People exposed to Mining waste, says PNG Minister Mori

 A PNG GOVERNMENT minister has admitted that toxic waste from a gold mine in East New Britain has not been disposed of safely. Environment, Conservation and Climate Change Minister Wera Mori made the frank admission about the Sinivit gold mine. “We have in Sinivit a very sad case and I must admit that as a Government minister,” he said. 

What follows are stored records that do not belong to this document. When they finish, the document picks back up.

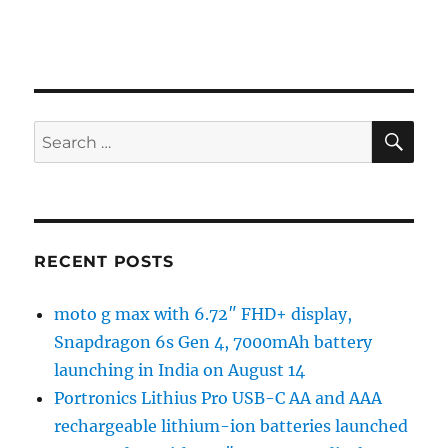
SE
Search
for:
RECENT POSTS
moto g max with 6.72″ FHD+ display,
Snapdragon 6s Gen 4, 7000mAh battery
launching in India on August 14
Portronics Lithius Pro USB-C AA and AAA
rechargeable lithium-ion batteries launched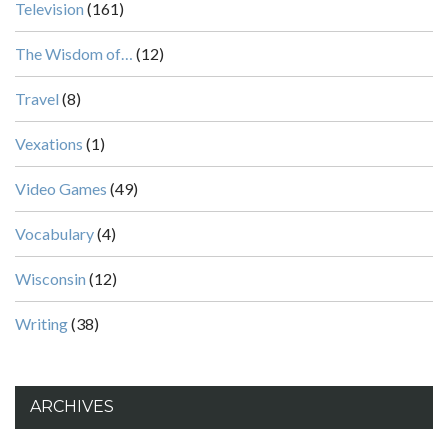
Television
(161)
The Wisdom of…
(12)
Travel
(8)
Vexations
(1)
Video Games
(49)
Vocabulary
(4)
Wisconsin
(12)
Writing
(38)
ARCHIVES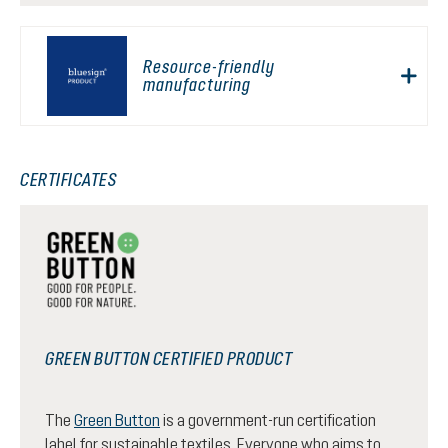
Resource-friendly
manufacturing
CERTIFICATES
GREEN BUTTON CERTIFIED PRODUCT
The
Green Button
is a government-run certification
label for sustainable textiles. Everyone who aims to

“We have a very dangerous situation where there is exposure to cyanide and if we don’t get our act together and if the Government does not make the money available for us to decontaminate the site and get rid of the waste, then we will subject our people to potential dangers.” Mori said plans were underway to export the material overseas for safe storage. “We may be considering exporting to other countries such as Australia,” he said. He said the decontamination and cleanup of the cyanide waste in the river system at the mine would cost between K6 million to K8 million. “The volumes of the creeks there are not enough to allow for natural dilution and, therefore, if such waste including those that are exposed make their way into the creeks, it may have catastrophic consequences,” he said. “We are not only looking at a cleanup but we have to decontaminate before we cleanup. “We have got to put in access roads but most importantly, the waste that can be captured will have to be removed from site and stored elsewhere that is much safer than having them stored in the ground.” Mori said unfortunately, the Government was not yet able to provide the funding but an assessment has already been done for the decontamination and clean up exercise.